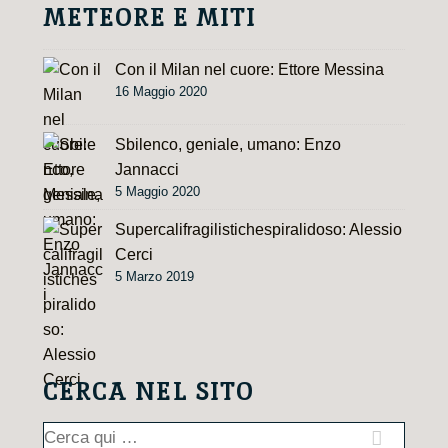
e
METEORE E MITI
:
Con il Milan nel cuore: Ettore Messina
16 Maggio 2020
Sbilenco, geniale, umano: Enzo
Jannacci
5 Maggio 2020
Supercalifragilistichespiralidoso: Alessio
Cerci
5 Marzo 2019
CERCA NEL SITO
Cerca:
▬▬▬▬▬▬▬▬▬▬
* What you are asked to do:
All records, pictures excluded: copy them exactly.

* Exercise output:
e
METEORE E MITI
:
Con il Milan nel cuore: Ettore Messina
16 Maggio 2020
Sbilenco, geniale, umano: Enzo
Jannacci
5 Maggio 2020
Supercalifragilistichespiralidoso: Alessio
Cerci
5 Marzo 2019
CERCA NEL SITO
Cerca:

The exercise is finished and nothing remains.